Activity: Nothing in the listing should be dropped or altered when it is copied.

'''

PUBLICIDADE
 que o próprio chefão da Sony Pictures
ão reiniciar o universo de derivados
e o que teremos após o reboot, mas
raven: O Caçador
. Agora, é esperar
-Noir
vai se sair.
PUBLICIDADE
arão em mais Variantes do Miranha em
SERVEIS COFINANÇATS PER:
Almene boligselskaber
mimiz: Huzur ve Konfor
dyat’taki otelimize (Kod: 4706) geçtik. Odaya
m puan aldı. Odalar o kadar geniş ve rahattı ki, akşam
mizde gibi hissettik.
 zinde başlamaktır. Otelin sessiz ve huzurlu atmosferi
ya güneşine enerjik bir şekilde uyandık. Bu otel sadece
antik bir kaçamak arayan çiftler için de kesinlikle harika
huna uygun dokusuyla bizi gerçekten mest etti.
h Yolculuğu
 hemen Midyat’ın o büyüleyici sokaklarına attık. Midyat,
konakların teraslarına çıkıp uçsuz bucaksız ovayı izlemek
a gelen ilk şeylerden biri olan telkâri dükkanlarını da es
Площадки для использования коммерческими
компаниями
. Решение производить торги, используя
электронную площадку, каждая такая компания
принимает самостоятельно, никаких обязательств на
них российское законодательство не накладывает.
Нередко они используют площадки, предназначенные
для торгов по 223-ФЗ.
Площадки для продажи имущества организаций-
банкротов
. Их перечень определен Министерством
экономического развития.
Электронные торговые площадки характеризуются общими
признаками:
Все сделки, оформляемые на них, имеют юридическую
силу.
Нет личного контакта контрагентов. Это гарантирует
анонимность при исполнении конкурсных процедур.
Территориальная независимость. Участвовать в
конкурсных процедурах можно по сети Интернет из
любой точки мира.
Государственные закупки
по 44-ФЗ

'''

Written answer:
PUBLICIDADE
 que o próprio chefão da Sony Pictures
ão reiniciar o universo de derivados
e o que teremos após o reboot, mas
raven: O Caçador
. Agora, é esperar
-Noir
vai se sair.
PUBLICIDADE
arão em mais Variantes do Miranha em
SERVEIS COFINANÇATS PER:
Almene boligselskaber
mimiz: Huzur ve Konfor
dyat’taki otelimize (Kod: 4706) geçtik. Odaya
m puan aldı. Odalar o kadar geniş ve rahattı ki, akşam
mizde gibi hissettik.
 zinde başlamaktır. Otelin sessiz ve huzurlu atmosferi
ya güneşine enerjik bir şekilde uyandık. Bu otel sadece
antik bir kaçamak arayan çiftler için de kesinlikle harika
huna uygun dokusuyla bizi gerçekten mest etti.
h Yolculuğu
 hemen Midyat’ın o büyüleyici sokaklarına attık. Midyat,
konakların teraslarına çıkıp uçsuz bucaksız ovayı izlemek
a gelen ilk şeylerden biri olan telkâri dükkanlarını da es
Площадки для использования коммерческими
компаниями
. Решение производить торги, используя
электронную площадку, каждая такая компания
принимает самостоятельно, никаких обязательств на
них российское законодательство не накладывает.
Нередко они используют площадки, предназначенные
для торгов по 223-ФЗ.
Площадки для продажи имущества организаций-
банкротов
. Их перечень определен Министерством
экономического развития.
Электронные торговые площадки характеризуются общими
признаками:
Все сделки, оформляемые на них, имеют юридическую
силу.
Нет личного контакта контрагентов. Это гарантирует
анонимность при исполнении конкурсных процедур.
Территориальная независимость. Участвовать в
конкурсных процедурах можно по сети Интернет из
любой точки мира.
Государственные закупки
по 44-ФЗ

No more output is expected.